QOF: Quality and Outcomes Framework; NDA: National Diabetes Audit; HbA1c: glycated haemoglobin; PSM: propensity score matching; Adm.: hospital admissions; IRR: incidence rate ratio; CI: confidence interval; p: p-value.

^aAdjusted for age, sex, ethnicity, index of multiple deprivation, practice region, weight status, smoking status, alcohol consumption, co-morbidities, hospitalisations, duration of diabetes, diabetic complications, glucose lowering therapies, and insulin prescription status.

Figure 1.

Key adjusted incidence rate ratio estimates (and corresponding 95% CIs) across emergency admission outcomes for each exposure.
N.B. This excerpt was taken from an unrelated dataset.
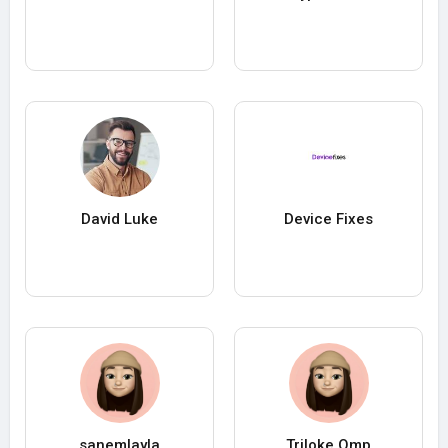
David Luke
Device Fixes
sanemlayla
Triloke Qmp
When measuring time-to-unplanned admission, HbA1c indicator attainment was associated with significant risk reductions across outcome measures, with adjusted hazard ratios ranging from 0.89 (95% CI 0.86–0.91; p < 0.001) to 0.93 (95% CI 0.90–0.95; p < 0.001). Cholesterol indicator attainment was also associated with significant risk reductions across all outcome measures, with adjusted hazard ratios ranging from 0.86 (95% CI 0.84–0.89; p < 0.001) to 0.89 (95% CI 0.86–0.92; p < 0.001). Blood pressure indicator attainment was non-significant across all outcome measures within adjusted time-to-unplanned admission analyses (p-values ≥ 0.11). Supplementary File 3 contains full model results, including unadjusted and adjusted incidence rate ratio and hazard ratio estimates for all covariates.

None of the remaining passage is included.